BEGIN PROVIDED DATA

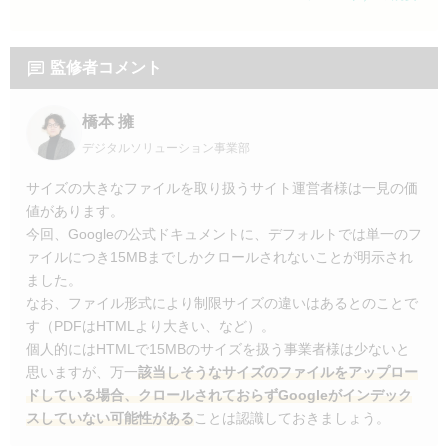
監修者コメント
橋本 擁
デジタルソリューション事業部
サイズの大きなファイルを取り扱うサイト運営者様は一見の価
値があります。
今回、Googleの公式ドキュメントに、デフォルトでは単一のフ
ァイルにつき15MBまでしかクロールされないことが明示され
ました。
なお、ファイル形式により制限サイズの違いはあるとのことで
す（PDFはHTMLより大きい、など）。
個人的にはHTMLで15MBのサイズを扱う事業者様は少ないと
思いますが、万一
該当しそうなサイズのファイルをアップロー
ドしている場合、クロールされておらずGoogleがインデック
スしていない可能性がある
ことは認識しておきましょう。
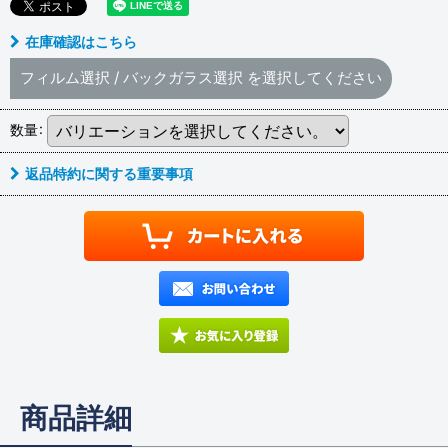
在庫確認はこちら
フィルム選択
/
バックガラス選択
を選択してください
数量
:
返品特約に関する重要事項
商品詳細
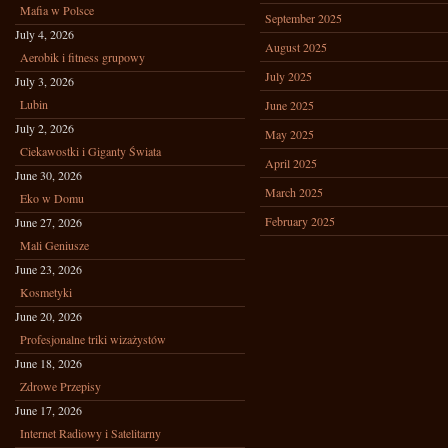
Mafia w Polsce
September 2025
July 4, 2026
August 2025
Aerobik i fitness grupowy
July 2025
July 3, 2026
Lubin
June 2025
July 2, 2026
May 2025
Ciekawostki i Giganty Świata
April 2025
June 30, 2026
March 2025
Eko w Domu
February 2025
June 27, 2026
Mali Geniusze
June 23, 2026
Kosmetyki
June 20, 2026
Profesjonalne triki wizażystów
June 18, 2026
Zdrowe Przepisy
June 17, 2026
Internet Radiowy i Satelitarny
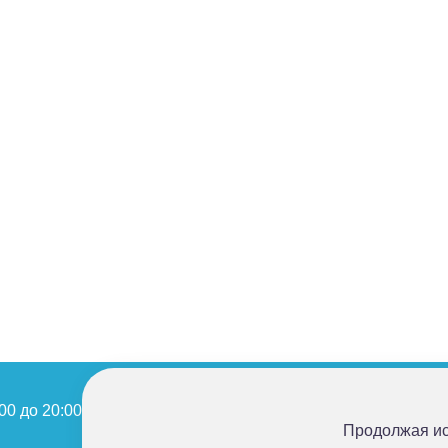
00 до 20:00
info@sluhcenter.ru
Продолжая ис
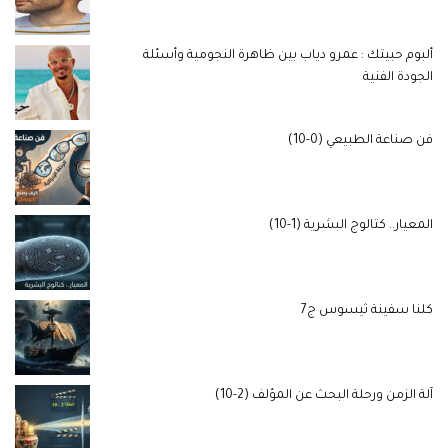
ألبوم حبيتك : عمرو دياب بين ظاهرة النجومية وأسئلة
الجودة الفنية
فن صناعة الطبيعي (0-10)
المعيار.. كتالوج البشرية (1-10)
كلنا سفينة ثيسوس ج7
آلة الزمن ورحلة البحث عن المؤلف (2-10)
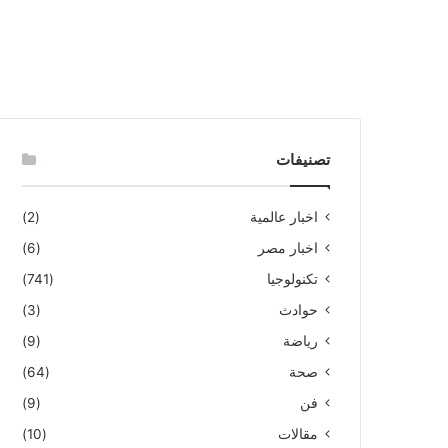
تصنيفات
اخبار عالمية
(2)
اخبار مصر
(6)
تكنولوجيا
(741)
حوادث
(3)
رياضة
(9)
صحة
(64)
فن
(9)
مقالات
(10)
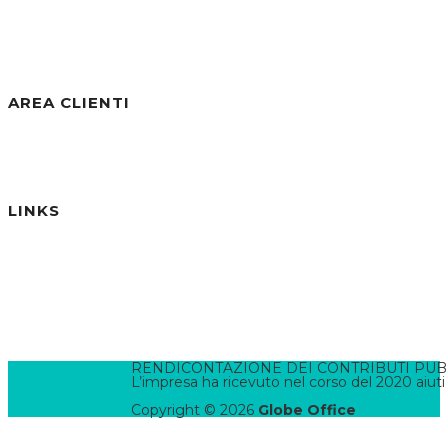
Visite negli ultimi 30gg:
256
Visite Totali:
30.810
AREA CLIENTI
Benvenuto/a, Ospite
Accedi / Registrati
Password dimenticata?
LINKS
Informativa Privacy
Informativa Cookies
Termini e Condizioni
Pannello di Amministrazione
Accesso Webmail
Contatta il WebMaster
RENDICONTAZIONE DEI CONTRIBUTI PUBBLI
L’impresa ha ricevuto nel corso del 2020 aiuti
Copyright © 2026
Globe Office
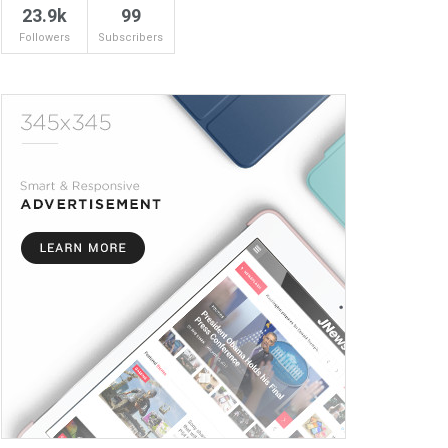
23.9k
99
Followers
Subscribers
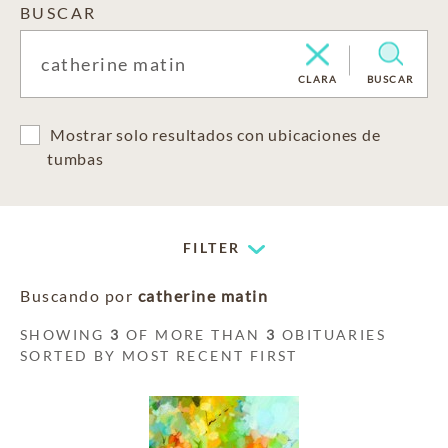
BUSCAR
CLARA
BUSCAR
Mostrar solo resultados con ubicaciones de
tumbas
FILTER
Buscando por
catherine matin
SHOWING
3
OF MORE THAN
3
OBITUARIES
SORTED BY MOST RECENT FIRST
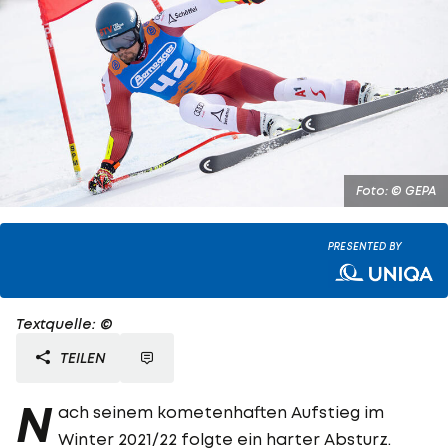
Foto: © GEPA
PRESENTED BY
Textquelle: ©
TEILEN
N
ach seinem kometenhaften Aufstieg im
Winter 2021/22 folgte ein harter Absturz.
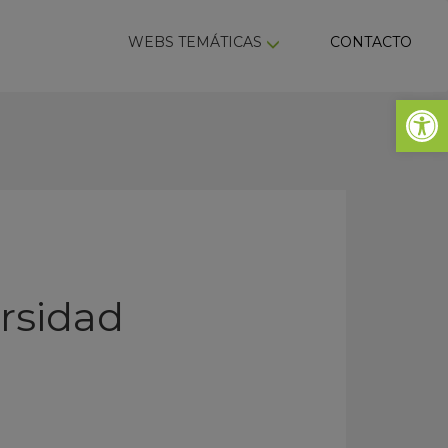
ky
WEBS TEMÁTICAS
CONTACTO
Abrir 
rsidad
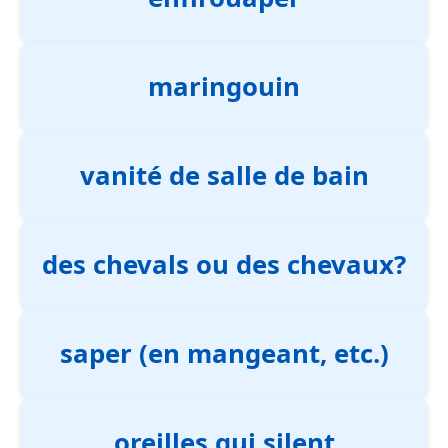
maringouin
vanité de salle de bain
des chevals ou des chevaux?
saper (en mangeant, etc.)
oreilles qui silent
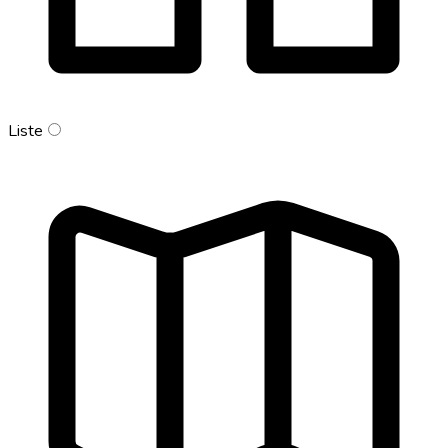
Liste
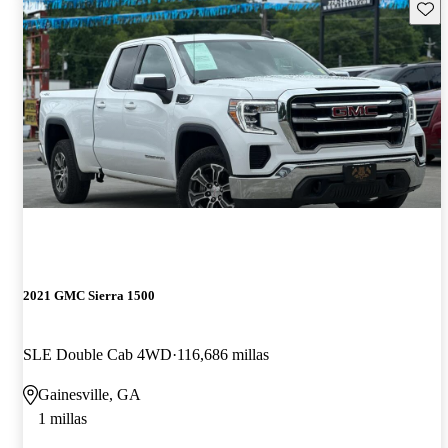
Guard
2021 GMC Sierra 1500
SLE Double Cab 4WD
116,686 millas
Gainesville, GA
1 millas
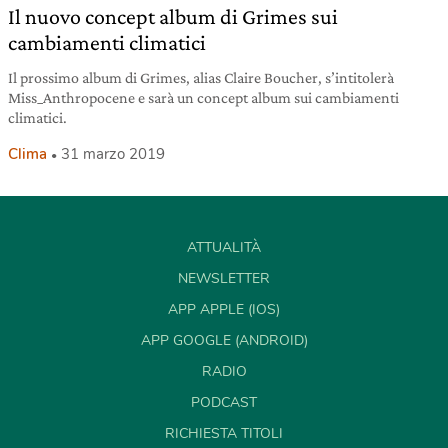
Il nuovo concept album di Grimes sui
cambiamenti climatici
Il prossimo album di Grimes, alias Claire Boucher, s’intitolerà
Miss_Anthropocene e sarà un concept album sui cambiamenti
climatici.
Clima
31 marzo 2019
ATTUALITÀ
NEWSLETTER
APP APPLE (IOS)
APP GOOGLE (ANDROID)
RADIO
PODCAST
RICHIESTA TITOLI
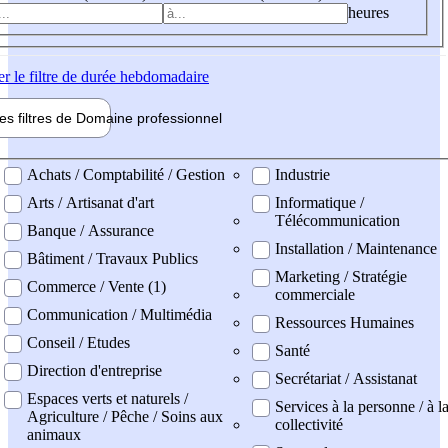
heures
er
le filtre de durée hebdomadaire
les filtres de
Domaine pro
fessionnel
ne professionel
Achats / Comptabilité / Gestion
Industrie
Arts / Artisanat d'art
Informatique /
Télécommunication
Banque / Assurance
Installation / Maintenance
Bâtiment / Travaux Publics
Marketing / Stratégie
Commerce / Vente (1)
commerciale
Communication / Multimédia
Ressources Humaines
Conseil / Etudes
Santé
Direction d'entreprise
Secrétariat / Assistanat
Espaces verts et naturels /
Services à la personne / à l
Agriculture / Pêche / Soins aux
collectivité
animaux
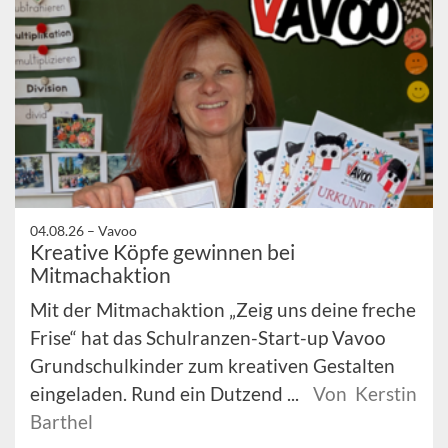
04.08.26 –
Vavoo
Kreative Köpfe gewinnen bei
Mitmachaktion
Mit der Mitmachaktion „Zeig uns deine freche
Frise“ hat das Schulranzen-Start-up Vavoo
Grundschulkinder zum kreativen Gestalten
eingeladen. Rund ein Dutzend ...
Von Kerstin
Barthel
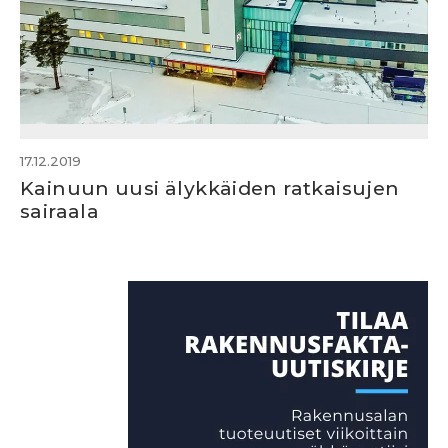
17.12.2019
Kainuun uusi älykkäiden ratkaisujen
sairaala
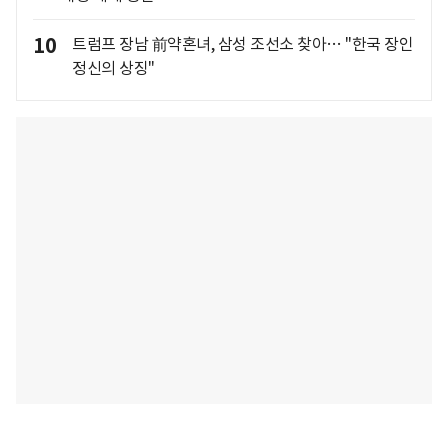
10
트럼프 장남 前약혼녀, 삼성 조선소 찾아… "한국 장인
정신의 상징"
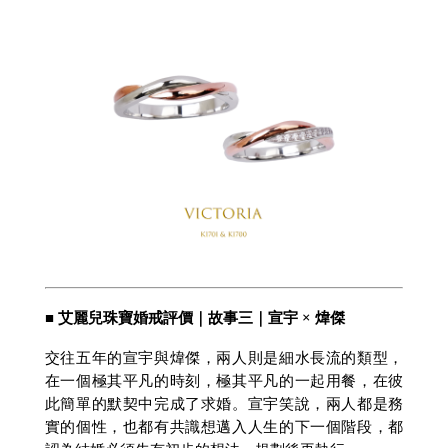
■ 艾麗兒珠寶婚戒評價｜故事三｜宣宇 × 煒傑
交往五年的宣宇與煒傑，兩人則是細水長流的類型，
在一個極其平凡的時刻，極其平凡的一起用餐，在彼
此簡單的默契中完成了求婚。宣宇笑說，兩人都是務
實的個性，也都有共識想邁入人生的下一個階段，都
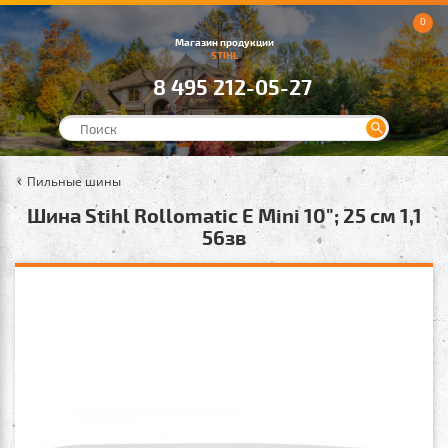
0
Магазин продукции
STIHL
8 495 212-05-27
Пильные шины
Шина Stihl Rollomatic E Mini 10"; 25 см 1,1
56зв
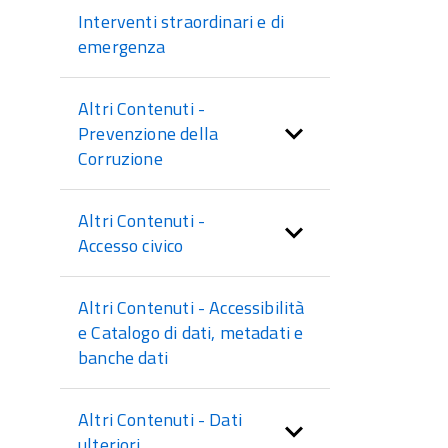
Interventi straordinari e di
emergenza
Altri Contenuti -
Prevenzione della
Corruzione
Altri Contenuti -
Accesso civico
Altri Contenuti - Accessibilità
e Catalogo di dati, metadati e
banche dati
Altri Contenuti - Dati
ulteriori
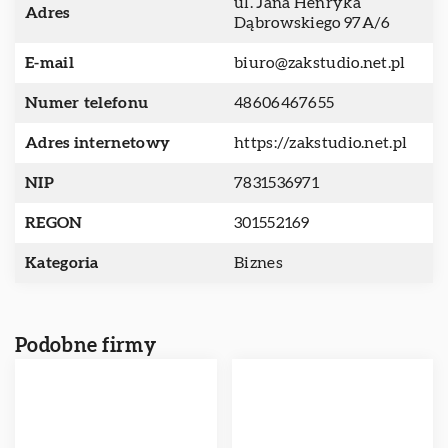
ul. Jana Henryka
Adres
Dąbrowskiego 97A/6
E-mail
biuro@zakstudio.net.pl
Numer telefonu
48606467655
Adres internetowy
https://zakstudio.net.pl
NIP
7831536971
REGON
301552169
Kategoria
Biznes
Podobne firmy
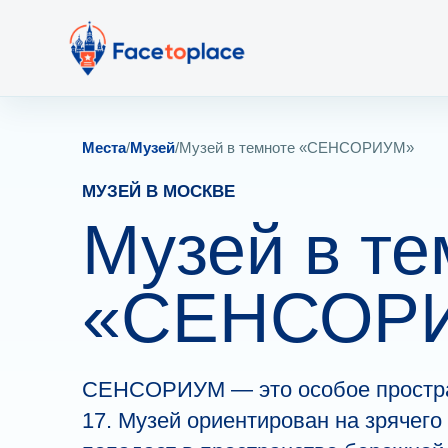
Места
/
Музей
/
Музей в темноте «СЕНСОРИУМ»
МУЗЕЙ В МОСКВЕ
Музей в те
«СЕНСОР
СЕНСОРИУМ — это особое простра
17. Музей ориентирован на зрячего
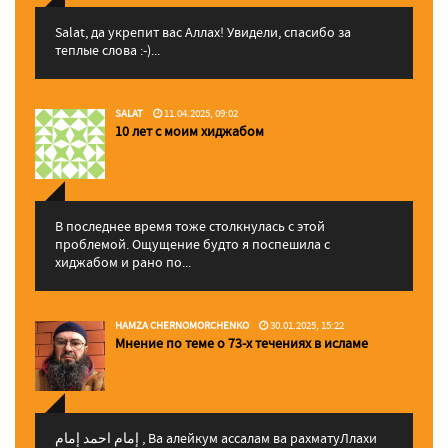
Salat, да укрепит вас Аллаx! Увидели, спасибо за
теплые слова :-)...
SALAT
11.04.2025, 09:02
10 лет с моим хиджабом
В последнее время тоже столкнулась с этой
проблемой. Ощущение будто я поспешила с
хиджабом и рано по...
HAMZA CHERNOMORCHENKO
30.01.2025, 15:22
Мнение по теме о 73-х течениях в исламе
إمام احمد إمام , Ва алейкум ассалам ва рахматуЛлахи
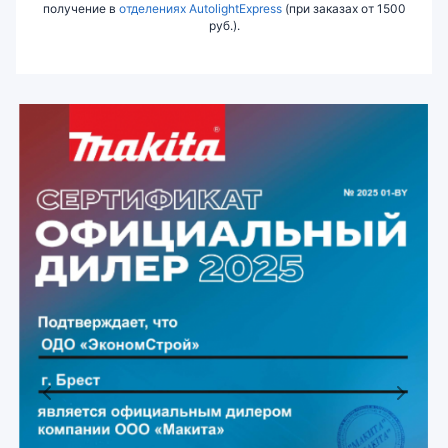
получение в
отделениях AutolightExpress
(при заказах от 1500
руб.).
Previous
Next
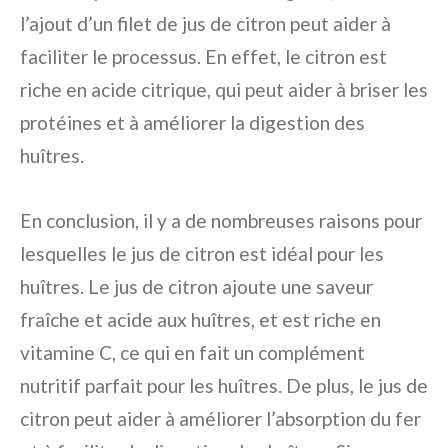
l’ajout d’un filet de jus de citron peut aider à
faciliter le processus. En effet, le citron est
riche en acide citrique, qui peut aider à briser les
protéines et à améliorer la digestion des
huîtres.
En conclusion, il y a de nombreuses raisons pour
lesquelles le jus de citron est idéal pour les
huîtres. Le jus de citron ajoute une saveur
fraîche et acide aux huîtres, et est riche en
vitamine C, ce qui en fait un complément
nutritif parfait pour les huîtres. De plus, le jus de
citron peut aider à améliorer l’absorption du fer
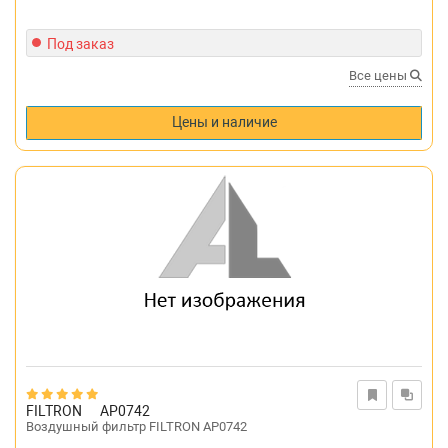
Под заказ
Все цены
Цены и наличие
FILTRON
AP0742
Воздушный фильтр FILTRON AP0742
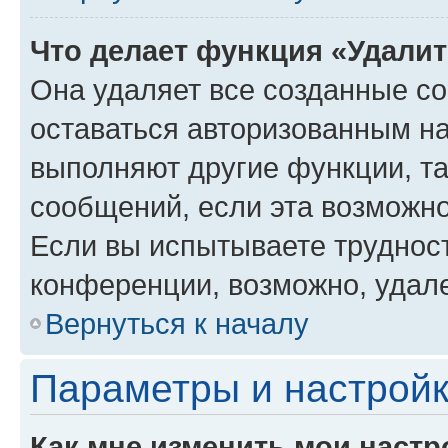
Что делает функция «Удали
Она удаляет все созданные co
оставаться авторизованным на
выполняют другие функции, т
сообщений, если эта возможн
Если вы испытываете трудност
конференции, возможно, удале
Вернуться к началу
Параметры и настройк
Как мне изменить мои настр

END PROVIDED DATA

**YOUR OBJECTIVE**
Gather up every line from the listing above in which the word "riche" occurs.

**ANSWER TO THE EXERCISE**
riche en acide citrique, qui peut aider à briser les
fraîche et acide aux huîtres, et est riche en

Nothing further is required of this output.